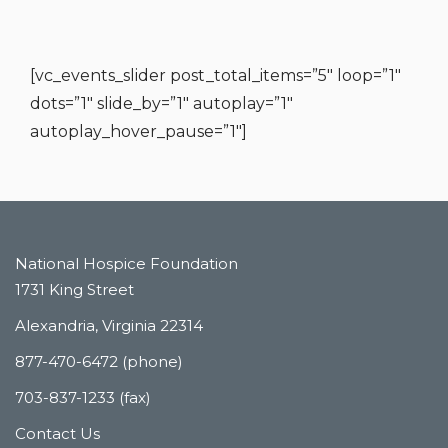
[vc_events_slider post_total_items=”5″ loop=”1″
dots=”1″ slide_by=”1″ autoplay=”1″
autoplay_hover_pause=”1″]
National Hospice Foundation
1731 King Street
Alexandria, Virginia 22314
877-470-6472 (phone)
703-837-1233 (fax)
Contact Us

Exercise requirements — In transcribing the lines above, omit the images and keep all else exact.

Result below —
[vc_events_slider post_total_items=”5″ loop=”1″
dots=”1″ slide_by=”1″ autoplay=”1″
autoplay_hover_pause=”1″]
National Hospice Foundation
1731 King Street
Alexandria, Virginia 22314
877-470-6472 (phone)
703-837-1233 (fax)
Contact Us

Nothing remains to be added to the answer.